(Extracted records)
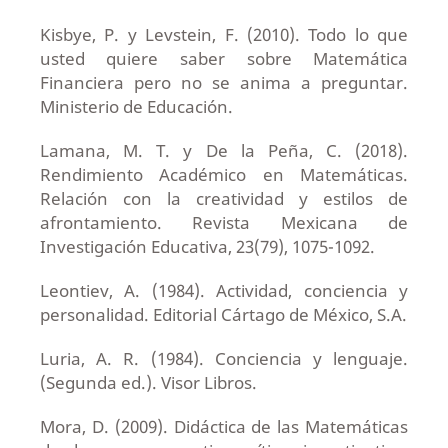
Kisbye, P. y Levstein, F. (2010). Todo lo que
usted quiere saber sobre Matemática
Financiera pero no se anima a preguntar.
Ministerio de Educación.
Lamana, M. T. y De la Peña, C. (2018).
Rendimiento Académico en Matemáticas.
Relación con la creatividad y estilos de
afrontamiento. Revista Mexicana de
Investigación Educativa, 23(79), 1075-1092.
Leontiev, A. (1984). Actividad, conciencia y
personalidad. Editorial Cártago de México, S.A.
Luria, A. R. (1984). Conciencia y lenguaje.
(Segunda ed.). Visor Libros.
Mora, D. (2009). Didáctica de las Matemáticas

---

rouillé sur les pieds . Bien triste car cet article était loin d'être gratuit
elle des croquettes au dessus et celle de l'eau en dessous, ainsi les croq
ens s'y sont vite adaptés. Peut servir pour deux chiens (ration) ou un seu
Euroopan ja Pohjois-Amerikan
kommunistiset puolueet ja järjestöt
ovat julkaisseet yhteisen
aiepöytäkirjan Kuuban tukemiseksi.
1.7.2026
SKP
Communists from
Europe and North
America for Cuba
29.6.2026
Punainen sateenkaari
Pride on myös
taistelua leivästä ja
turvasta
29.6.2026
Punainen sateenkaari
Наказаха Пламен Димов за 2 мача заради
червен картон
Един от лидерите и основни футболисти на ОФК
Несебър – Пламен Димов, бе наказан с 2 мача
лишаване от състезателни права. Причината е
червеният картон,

Your goal: Take from the entries every line that has the string "Matemáticas".

Answer box:
Rendimiento Académico en Matemáticas.
Mora, D. (2009). Didáctica de las Matemáticas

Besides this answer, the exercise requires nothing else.